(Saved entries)
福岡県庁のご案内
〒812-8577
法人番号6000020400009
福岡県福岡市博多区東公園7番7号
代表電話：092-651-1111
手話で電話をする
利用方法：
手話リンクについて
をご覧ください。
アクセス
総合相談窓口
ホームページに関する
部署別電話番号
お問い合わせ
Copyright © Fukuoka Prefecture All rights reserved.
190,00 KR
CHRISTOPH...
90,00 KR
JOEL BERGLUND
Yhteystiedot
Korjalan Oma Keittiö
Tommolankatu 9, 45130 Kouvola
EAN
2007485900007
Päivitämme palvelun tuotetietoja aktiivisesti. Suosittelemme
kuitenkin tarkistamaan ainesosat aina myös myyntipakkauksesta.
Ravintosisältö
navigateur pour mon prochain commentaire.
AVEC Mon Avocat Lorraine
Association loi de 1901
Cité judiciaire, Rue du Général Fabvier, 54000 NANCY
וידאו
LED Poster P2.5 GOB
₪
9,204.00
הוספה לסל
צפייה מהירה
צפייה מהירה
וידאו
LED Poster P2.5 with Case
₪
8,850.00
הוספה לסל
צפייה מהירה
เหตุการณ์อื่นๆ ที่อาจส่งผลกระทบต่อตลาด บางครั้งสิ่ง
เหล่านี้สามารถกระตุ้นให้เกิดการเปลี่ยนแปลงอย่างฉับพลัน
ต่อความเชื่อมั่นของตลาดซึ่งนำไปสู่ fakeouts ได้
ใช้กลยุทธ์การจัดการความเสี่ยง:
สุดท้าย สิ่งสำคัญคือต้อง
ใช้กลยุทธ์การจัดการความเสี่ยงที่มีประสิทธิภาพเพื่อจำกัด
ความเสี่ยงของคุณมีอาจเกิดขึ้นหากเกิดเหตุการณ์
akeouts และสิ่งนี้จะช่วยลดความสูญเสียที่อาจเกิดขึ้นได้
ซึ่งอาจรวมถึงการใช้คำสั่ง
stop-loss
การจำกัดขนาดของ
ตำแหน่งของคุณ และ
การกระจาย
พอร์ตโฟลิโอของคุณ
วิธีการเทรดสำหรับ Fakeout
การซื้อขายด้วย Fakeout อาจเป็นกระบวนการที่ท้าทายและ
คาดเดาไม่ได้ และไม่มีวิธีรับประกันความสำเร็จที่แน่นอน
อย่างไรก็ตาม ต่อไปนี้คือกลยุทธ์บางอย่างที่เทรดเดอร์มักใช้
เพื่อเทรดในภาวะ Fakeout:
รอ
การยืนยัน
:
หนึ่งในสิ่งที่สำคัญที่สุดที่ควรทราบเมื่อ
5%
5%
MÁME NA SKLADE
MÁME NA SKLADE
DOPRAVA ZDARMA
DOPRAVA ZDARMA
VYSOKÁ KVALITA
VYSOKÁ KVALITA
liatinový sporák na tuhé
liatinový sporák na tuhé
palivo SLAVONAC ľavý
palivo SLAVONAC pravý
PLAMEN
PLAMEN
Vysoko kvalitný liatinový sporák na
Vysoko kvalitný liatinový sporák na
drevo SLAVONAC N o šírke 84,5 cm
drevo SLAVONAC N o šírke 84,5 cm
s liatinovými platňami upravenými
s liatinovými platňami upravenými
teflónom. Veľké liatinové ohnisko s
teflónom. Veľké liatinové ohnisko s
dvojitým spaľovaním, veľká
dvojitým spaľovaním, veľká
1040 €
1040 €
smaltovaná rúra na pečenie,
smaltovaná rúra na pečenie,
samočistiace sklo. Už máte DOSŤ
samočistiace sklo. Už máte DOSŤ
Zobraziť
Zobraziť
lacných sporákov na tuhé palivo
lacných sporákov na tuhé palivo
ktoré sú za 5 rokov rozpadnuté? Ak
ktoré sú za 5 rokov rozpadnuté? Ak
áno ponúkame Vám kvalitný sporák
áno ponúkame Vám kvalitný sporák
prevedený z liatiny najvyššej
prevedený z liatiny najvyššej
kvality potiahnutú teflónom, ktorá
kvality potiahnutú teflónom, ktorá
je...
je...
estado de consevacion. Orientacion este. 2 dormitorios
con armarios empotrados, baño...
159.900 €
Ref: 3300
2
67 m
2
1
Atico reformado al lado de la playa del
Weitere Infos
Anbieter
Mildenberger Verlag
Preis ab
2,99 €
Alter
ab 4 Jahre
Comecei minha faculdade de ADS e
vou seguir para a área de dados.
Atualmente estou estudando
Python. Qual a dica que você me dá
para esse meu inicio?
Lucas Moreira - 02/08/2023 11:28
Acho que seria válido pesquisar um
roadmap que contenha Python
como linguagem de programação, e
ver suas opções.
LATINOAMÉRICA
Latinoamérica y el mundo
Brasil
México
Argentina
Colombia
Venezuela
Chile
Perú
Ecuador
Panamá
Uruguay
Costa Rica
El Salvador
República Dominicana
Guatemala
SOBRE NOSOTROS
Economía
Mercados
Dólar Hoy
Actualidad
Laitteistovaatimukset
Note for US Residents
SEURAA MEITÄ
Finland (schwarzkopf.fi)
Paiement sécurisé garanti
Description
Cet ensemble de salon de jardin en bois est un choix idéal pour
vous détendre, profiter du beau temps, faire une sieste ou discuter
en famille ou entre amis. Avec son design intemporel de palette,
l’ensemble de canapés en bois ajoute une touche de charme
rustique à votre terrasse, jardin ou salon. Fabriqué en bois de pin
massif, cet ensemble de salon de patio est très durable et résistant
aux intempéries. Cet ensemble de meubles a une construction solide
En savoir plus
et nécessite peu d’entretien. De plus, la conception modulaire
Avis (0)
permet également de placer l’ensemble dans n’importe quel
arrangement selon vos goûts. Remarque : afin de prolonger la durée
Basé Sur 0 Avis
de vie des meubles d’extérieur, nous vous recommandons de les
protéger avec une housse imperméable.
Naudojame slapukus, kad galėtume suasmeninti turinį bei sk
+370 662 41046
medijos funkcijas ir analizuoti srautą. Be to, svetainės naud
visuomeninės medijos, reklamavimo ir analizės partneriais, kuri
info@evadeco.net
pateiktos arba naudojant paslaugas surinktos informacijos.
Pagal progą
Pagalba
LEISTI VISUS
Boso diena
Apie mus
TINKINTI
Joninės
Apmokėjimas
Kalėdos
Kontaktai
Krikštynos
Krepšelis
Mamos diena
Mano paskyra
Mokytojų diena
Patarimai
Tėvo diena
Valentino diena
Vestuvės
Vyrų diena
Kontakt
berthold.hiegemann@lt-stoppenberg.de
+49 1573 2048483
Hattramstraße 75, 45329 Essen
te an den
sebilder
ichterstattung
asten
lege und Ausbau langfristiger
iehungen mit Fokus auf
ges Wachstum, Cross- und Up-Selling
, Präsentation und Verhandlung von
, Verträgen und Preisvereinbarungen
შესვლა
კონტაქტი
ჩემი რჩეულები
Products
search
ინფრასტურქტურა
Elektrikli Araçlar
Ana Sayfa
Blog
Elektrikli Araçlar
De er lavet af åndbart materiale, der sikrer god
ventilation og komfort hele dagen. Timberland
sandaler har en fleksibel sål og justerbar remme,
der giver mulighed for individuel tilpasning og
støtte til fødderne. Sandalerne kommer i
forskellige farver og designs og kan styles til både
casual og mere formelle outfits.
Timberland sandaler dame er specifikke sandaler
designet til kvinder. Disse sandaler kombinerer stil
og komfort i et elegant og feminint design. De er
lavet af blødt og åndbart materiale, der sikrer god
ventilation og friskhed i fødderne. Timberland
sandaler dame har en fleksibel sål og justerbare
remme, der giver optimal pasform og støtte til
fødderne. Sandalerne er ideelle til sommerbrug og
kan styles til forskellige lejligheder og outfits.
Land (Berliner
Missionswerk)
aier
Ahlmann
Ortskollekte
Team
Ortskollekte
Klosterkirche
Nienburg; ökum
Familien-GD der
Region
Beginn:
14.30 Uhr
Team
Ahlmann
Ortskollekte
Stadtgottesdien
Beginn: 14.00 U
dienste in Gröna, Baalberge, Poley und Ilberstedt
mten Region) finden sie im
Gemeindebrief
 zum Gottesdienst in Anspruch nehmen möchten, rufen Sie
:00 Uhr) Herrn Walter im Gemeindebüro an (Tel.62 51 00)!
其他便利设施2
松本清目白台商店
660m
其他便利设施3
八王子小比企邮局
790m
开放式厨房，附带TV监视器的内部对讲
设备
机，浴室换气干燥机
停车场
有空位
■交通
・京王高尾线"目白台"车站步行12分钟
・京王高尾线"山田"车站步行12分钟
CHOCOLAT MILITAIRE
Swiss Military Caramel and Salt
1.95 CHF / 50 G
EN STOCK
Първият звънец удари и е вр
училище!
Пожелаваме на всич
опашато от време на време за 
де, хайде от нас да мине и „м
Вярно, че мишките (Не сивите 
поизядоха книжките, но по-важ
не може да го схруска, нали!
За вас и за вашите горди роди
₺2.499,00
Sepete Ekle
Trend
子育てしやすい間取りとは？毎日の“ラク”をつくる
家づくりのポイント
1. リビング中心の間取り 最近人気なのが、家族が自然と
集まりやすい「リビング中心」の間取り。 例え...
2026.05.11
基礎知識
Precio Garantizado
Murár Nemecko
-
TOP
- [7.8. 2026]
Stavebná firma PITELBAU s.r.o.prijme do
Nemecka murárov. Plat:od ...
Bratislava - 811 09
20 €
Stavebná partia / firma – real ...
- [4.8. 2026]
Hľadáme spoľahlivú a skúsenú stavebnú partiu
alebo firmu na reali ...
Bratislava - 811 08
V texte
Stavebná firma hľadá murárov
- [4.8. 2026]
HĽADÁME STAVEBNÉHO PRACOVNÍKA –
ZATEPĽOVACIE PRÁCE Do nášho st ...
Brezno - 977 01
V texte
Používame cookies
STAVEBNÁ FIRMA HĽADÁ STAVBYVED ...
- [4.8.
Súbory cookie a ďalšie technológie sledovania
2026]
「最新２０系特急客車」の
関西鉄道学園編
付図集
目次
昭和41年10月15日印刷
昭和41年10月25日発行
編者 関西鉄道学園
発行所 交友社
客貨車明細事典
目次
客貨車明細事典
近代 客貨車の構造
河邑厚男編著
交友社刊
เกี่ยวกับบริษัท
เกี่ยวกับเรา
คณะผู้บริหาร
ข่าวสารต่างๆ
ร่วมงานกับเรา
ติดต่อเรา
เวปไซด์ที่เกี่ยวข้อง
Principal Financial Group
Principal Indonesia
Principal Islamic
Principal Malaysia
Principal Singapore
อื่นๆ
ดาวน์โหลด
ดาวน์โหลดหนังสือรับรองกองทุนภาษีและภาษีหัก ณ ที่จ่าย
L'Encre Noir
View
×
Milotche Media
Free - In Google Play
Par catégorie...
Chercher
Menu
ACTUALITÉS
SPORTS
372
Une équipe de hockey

EXERCISE DETAILS:
Only lines containing the string "อาจเก" belong in the answer; find them in the data above and copy them.

ANSWER:
ความเสี่ยงของคุณมีอาจเกิดขึ้นหากเกิดเหตุการณ์
akeouts และสิ่งนี้จะช่วยลดความสูญเสียที่อาจเกิดขึ้นได้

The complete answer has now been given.